Pablo siempre quiso
ser basurero. En el colegio estaban todos asustados; los profesores,
sus compañeros, los curas y el director.
- ¿Y tú, Pablo? ¿Qué quieres ser de mayor?
- Basurero.
- … ¿Cómo?
- Basurero.
Los niños se reían
y el profesor no podía seguir hablando. Pablo no quería llamar la
atención porque no tenía la edad estúpida preadolescente. Tenía
nueve años. Y ya pensaba en limpiar el mundo. Su padre, médico, y
su madre, abogada, no se reían nada. Era su único hijo. Un proyecto
de cirujano-juez-presidente-astronauta. Y Pablo quería ser basurero;
y después de los nueve años, y de los catorce, y de los diecinueve.
Por qué no se les ocurrió tener más hijos. Por qué. Qué tenía
la mierda que a su hijo le gustaba tanto. Qué habían hecho mal.
Él hacía
montoncitos con sus migas de pan en la mesa del comedor del colegio.

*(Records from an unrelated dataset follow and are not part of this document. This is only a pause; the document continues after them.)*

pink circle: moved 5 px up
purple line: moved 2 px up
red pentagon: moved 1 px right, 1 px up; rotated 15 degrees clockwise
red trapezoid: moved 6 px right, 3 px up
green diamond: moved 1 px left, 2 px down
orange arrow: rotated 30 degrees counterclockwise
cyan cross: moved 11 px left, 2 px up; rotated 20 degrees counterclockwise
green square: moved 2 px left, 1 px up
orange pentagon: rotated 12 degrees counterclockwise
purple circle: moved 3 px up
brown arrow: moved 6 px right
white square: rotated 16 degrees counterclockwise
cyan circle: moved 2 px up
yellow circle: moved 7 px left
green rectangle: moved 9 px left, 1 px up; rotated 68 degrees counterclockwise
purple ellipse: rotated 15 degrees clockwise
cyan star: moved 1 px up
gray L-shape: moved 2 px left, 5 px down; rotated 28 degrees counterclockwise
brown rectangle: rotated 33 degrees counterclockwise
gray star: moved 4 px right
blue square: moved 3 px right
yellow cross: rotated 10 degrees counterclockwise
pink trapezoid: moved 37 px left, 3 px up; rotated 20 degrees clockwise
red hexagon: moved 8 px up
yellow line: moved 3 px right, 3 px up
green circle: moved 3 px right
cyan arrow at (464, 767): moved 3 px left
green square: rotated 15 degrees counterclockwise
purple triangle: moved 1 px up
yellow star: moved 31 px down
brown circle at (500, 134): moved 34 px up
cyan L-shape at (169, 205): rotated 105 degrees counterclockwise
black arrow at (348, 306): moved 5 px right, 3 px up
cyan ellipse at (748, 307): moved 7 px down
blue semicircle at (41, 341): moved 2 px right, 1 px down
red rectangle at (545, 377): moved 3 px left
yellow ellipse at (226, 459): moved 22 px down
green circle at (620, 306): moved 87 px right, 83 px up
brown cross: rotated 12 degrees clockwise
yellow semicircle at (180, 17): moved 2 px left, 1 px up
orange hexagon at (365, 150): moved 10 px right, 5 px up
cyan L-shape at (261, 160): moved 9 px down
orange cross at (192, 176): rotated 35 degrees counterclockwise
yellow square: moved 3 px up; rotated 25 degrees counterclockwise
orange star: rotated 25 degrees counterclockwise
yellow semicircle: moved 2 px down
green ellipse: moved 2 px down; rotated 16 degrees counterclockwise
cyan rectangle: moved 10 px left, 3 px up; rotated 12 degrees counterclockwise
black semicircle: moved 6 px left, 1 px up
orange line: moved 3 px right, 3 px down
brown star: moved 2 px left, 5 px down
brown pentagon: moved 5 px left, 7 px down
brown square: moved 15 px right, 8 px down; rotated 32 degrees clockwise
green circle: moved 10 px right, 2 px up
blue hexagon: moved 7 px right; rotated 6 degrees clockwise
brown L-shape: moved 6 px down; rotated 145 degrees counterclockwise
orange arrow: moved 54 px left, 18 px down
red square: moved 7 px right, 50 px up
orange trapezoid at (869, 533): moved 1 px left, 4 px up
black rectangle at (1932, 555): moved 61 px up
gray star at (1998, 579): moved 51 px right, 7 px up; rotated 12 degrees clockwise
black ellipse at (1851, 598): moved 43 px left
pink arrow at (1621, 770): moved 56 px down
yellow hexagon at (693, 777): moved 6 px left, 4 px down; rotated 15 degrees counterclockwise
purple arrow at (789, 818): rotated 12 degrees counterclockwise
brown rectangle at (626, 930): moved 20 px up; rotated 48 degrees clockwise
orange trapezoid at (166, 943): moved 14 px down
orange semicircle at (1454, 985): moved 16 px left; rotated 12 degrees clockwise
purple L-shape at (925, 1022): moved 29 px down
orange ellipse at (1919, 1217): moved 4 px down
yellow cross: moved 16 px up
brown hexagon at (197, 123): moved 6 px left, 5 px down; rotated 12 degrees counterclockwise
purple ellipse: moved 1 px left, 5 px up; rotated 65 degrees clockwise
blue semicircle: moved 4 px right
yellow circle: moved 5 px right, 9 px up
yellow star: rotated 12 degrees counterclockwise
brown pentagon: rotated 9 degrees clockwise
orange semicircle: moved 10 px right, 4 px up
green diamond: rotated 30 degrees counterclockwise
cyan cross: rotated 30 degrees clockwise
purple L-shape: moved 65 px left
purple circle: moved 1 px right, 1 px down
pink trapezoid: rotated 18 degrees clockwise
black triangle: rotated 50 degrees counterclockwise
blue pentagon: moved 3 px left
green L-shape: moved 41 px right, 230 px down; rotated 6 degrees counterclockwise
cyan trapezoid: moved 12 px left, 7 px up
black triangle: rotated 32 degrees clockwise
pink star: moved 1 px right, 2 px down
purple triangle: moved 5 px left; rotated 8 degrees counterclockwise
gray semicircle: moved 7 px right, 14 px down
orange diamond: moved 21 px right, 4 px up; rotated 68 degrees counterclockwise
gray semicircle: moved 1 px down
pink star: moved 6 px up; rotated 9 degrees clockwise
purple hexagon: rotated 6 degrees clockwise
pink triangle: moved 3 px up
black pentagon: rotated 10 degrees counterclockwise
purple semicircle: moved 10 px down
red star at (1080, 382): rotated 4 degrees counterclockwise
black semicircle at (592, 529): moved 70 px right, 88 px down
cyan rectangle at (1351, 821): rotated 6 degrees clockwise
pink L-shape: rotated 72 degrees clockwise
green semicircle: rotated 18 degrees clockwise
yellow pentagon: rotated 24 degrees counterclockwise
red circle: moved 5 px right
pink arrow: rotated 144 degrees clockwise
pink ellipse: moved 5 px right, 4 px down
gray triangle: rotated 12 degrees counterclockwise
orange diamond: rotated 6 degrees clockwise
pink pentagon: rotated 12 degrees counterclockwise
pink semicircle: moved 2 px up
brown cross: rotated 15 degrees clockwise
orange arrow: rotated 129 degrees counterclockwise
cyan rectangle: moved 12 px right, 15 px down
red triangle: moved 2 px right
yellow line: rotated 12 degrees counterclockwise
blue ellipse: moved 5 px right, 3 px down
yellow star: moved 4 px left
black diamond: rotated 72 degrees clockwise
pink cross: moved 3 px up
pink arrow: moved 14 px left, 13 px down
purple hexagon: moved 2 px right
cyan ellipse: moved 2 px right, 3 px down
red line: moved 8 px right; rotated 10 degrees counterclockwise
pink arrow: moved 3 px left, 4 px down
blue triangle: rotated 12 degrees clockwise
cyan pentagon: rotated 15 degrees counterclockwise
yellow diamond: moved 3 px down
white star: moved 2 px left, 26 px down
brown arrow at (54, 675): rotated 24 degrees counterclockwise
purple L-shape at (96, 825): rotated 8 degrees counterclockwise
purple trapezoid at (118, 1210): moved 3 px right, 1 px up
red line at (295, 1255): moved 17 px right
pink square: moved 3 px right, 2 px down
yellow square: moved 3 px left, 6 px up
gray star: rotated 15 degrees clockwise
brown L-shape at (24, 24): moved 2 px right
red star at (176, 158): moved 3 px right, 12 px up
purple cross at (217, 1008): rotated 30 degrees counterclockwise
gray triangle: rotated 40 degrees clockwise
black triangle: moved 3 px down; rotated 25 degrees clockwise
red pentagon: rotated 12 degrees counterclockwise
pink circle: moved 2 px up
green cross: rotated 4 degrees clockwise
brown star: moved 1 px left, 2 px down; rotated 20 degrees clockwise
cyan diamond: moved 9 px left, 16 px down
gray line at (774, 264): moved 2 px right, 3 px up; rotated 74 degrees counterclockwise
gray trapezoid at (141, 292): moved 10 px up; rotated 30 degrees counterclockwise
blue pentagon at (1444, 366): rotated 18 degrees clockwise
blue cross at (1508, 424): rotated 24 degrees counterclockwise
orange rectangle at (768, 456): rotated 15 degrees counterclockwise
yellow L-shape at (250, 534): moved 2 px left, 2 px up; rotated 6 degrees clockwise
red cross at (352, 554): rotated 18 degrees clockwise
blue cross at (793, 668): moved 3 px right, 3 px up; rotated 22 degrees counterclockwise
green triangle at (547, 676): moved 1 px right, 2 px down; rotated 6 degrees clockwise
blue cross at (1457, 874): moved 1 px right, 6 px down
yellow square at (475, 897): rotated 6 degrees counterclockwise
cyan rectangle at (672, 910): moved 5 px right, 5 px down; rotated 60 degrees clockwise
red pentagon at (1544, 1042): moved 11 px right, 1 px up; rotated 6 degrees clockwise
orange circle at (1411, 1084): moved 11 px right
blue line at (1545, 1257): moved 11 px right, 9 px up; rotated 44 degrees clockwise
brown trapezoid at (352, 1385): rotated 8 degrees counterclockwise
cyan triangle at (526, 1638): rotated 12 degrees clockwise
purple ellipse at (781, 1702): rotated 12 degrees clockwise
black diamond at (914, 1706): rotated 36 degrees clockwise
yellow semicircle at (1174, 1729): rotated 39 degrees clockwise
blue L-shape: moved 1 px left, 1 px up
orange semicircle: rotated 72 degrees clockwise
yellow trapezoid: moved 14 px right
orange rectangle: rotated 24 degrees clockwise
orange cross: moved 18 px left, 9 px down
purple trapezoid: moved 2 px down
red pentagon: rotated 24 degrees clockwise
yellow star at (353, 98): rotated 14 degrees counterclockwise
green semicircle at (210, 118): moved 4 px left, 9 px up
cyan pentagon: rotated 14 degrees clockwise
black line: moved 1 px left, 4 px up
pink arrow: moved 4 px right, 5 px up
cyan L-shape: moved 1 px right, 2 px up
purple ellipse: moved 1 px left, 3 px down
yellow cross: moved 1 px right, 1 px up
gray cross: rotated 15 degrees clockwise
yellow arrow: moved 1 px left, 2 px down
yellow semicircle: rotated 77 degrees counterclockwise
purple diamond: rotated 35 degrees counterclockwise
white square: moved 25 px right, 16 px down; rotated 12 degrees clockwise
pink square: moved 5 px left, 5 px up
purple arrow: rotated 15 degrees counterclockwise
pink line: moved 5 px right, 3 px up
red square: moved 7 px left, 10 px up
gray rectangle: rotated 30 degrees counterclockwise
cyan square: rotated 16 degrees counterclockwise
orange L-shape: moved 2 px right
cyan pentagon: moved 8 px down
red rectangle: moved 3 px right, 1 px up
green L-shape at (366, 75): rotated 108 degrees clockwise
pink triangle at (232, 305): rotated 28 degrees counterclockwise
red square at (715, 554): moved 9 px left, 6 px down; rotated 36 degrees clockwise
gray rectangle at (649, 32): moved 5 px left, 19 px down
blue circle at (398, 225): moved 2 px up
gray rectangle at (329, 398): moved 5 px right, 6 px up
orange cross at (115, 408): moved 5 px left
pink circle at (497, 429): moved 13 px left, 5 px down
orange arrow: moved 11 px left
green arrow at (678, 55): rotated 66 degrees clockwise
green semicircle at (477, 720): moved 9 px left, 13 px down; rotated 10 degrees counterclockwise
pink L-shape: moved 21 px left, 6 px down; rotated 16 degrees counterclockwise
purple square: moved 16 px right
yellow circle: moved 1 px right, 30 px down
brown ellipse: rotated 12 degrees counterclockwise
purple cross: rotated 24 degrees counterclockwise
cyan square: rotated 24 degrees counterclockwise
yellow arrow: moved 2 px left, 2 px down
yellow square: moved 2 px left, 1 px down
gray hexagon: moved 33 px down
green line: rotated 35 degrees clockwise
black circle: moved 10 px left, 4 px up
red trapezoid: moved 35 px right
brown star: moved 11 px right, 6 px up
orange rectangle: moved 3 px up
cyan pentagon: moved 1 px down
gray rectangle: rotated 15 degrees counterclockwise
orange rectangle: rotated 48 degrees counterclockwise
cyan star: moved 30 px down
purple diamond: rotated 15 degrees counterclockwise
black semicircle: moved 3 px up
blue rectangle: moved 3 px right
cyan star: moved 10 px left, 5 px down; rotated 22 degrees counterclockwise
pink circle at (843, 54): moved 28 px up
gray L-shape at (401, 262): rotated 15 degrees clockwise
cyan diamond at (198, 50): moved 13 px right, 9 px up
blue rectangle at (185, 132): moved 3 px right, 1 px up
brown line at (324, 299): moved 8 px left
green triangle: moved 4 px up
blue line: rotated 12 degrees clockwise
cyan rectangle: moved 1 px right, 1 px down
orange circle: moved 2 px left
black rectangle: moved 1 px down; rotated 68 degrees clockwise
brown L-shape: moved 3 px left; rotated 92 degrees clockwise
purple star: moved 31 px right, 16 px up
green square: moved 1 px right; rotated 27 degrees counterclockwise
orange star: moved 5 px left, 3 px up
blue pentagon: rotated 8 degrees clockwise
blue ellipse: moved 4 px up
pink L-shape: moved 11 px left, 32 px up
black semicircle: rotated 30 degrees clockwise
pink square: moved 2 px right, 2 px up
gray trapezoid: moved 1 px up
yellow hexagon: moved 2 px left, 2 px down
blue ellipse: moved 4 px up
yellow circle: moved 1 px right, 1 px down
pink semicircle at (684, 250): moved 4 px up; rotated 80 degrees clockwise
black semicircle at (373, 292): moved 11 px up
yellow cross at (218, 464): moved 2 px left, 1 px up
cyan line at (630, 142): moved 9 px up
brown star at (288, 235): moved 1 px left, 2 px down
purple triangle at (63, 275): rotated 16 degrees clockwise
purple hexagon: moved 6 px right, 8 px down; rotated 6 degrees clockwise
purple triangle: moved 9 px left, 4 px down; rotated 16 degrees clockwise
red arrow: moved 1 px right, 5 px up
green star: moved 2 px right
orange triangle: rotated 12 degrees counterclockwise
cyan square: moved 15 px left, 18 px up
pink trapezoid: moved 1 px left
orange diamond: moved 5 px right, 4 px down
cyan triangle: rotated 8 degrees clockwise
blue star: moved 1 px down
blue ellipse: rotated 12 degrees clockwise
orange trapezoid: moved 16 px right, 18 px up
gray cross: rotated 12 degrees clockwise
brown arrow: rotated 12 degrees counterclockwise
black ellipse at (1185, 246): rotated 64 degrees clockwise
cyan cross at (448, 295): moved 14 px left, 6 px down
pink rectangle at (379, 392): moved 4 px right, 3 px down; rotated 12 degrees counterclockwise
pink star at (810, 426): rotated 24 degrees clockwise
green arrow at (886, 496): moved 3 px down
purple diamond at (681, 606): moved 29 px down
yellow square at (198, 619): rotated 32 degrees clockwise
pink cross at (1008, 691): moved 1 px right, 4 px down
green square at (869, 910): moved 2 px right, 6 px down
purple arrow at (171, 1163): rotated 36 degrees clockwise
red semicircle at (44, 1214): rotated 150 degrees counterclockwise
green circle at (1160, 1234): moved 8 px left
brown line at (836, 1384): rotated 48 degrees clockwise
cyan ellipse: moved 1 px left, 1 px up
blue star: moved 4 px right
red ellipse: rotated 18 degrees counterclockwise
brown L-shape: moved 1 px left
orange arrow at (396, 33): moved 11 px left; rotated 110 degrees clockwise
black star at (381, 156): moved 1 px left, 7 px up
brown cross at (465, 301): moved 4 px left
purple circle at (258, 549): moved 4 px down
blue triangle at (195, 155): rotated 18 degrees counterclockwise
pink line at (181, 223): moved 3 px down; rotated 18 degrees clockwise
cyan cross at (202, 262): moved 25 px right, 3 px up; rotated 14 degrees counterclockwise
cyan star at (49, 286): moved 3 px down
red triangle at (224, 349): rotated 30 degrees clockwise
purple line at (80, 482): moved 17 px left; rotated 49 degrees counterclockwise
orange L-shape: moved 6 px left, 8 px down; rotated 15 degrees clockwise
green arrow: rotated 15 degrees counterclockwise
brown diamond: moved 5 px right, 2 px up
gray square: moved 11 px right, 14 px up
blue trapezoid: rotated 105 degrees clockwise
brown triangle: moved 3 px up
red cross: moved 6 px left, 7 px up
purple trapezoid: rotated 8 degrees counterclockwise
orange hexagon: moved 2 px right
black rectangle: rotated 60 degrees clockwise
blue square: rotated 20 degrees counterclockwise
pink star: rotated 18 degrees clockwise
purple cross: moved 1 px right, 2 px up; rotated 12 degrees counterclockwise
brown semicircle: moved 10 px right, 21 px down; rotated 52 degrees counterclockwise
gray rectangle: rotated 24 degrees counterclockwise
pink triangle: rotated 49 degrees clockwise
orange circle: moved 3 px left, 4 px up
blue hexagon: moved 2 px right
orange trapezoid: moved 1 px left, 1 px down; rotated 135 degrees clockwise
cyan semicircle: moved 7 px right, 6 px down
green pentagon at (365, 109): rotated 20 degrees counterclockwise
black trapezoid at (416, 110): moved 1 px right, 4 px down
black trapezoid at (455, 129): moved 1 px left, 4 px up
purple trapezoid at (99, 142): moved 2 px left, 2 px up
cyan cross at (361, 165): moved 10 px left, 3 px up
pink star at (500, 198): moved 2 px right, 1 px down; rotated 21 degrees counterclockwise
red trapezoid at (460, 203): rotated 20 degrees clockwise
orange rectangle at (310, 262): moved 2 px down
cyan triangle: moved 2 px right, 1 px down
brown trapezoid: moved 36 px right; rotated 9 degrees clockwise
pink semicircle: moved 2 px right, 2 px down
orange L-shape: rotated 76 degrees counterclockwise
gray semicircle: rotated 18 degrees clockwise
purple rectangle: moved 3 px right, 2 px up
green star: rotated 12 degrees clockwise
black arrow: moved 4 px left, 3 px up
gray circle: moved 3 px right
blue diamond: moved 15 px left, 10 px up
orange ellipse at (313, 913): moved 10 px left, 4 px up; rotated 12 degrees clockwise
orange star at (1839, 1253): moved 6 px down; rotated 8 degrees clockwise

Cuando acababa, hacía los montoncitos de los demás; de su mesa; y
miraba hacia las demás mesas. Con la palma de la mano arrastraba los
deshechos y los juntaba en un gran montón, mientras procuraba un
ruido como de presa hidráulica, motor, camión de basura. Recogía
los platos de los niños de al lado, hacía una montañita con las
sobras en un único plato y dejaba los otros alrededor, sin ponerlos
unos encima de otros, para que la grasa no ensuciara el reverso,
cuando los coges sin guantes y te resbalan, y te dejan las manos sin
uso, por un rato.
En el patio, en el
recreo, buscaba los envoltorios de los bocadillos, las latas de
refresco, los papeles... Los recogía y lo intentaba meter todo en
las papeleras imposibles rebosantes; se imaginaba ratas gigantes
queriendo morderle las piernas, pero las asustaba con un grito. Sus
verdaderos amigos se quedaron a su lado para siempre. Hablaban lo
mismo que él, poco.
Por la noche, en su
habitación, esperaba desde la ventana abierta a que pasara el camión
de la basura, con su luz característica que se reflejaba en las
paredes. Entonces podía dormir tranquilo.
Pero lo que más le
gustaba era ver al barrendero con su carrito, con su soledad y con su
tranquilidad. Pablo quería trabajar de eso cuando fuera mayor. Y
hacer montoncitos, un poco más grandes, con su escoba; y disponer de
una manguera, y mojar todas las calles desiertas. Y que le dejaran en
paz. Y pensar.
A los veintidós
años consiguió ser basurero. Y a los veintitrés, barrendero; con
su carrito, su escoba, su manguera y sus calles nocturnas desiertas.
Dejó el trabajo a
los treinta y cinco, cuando los libros que escribía se empezaron a
vender y los compromisos con la editorial le hicieron incompatible
ambos oficios.
Pero siguió
asomándose a la ventana, por las noches, para ver pasar al camión y
al carrito, a lo lejos, cuando había suerte. Y no dejó de hacer
montoncitos en su mesa, aunque fueran de palabras.